(PROBLEM DESCRIPTION): Without the pictures, write out every entry that follows exactly.
━━━━━━━━━━━━━━━━━━━━
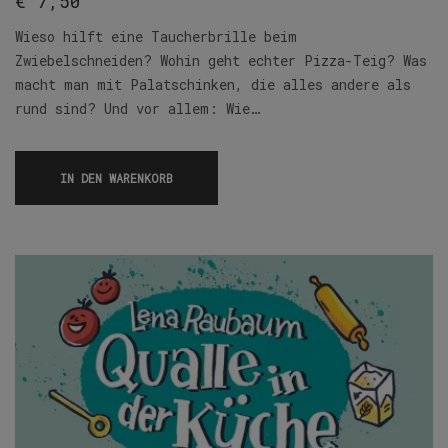
€
7,50
Wieso hilft eine Taucherbrille beim
Zwiebelschneiden? Wohin geht echter Pizza-Teig? Was
macht man mit Palatschinken, die alles andere als
rund sind? Und vor allem: Wie…
IN DEN WARENKORB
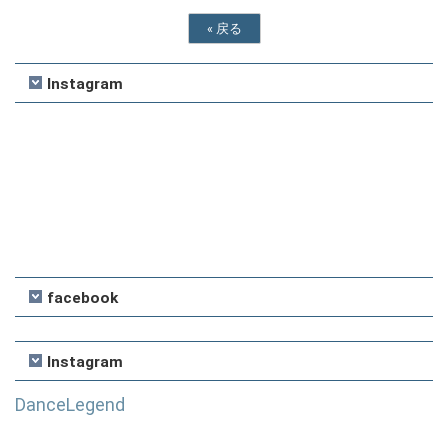
«
戻る
Instagram
facebook
Instagram
DanceLegend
━━━━━━━━━━━━━━━━━━━━
(TASK RESPONSE):
€
7,50
Wieso hilft eine Taucherbrille beim
Zwiebelschneiden? Wohin geht echter Pizza-Teig? Was
macht man mit Palatschinken, die alles andere als
rund sind? Und vor allem: Wie…
IN DEN WARENKORB
«
戻る
Instagram
facebook
Instagram
DanceLegend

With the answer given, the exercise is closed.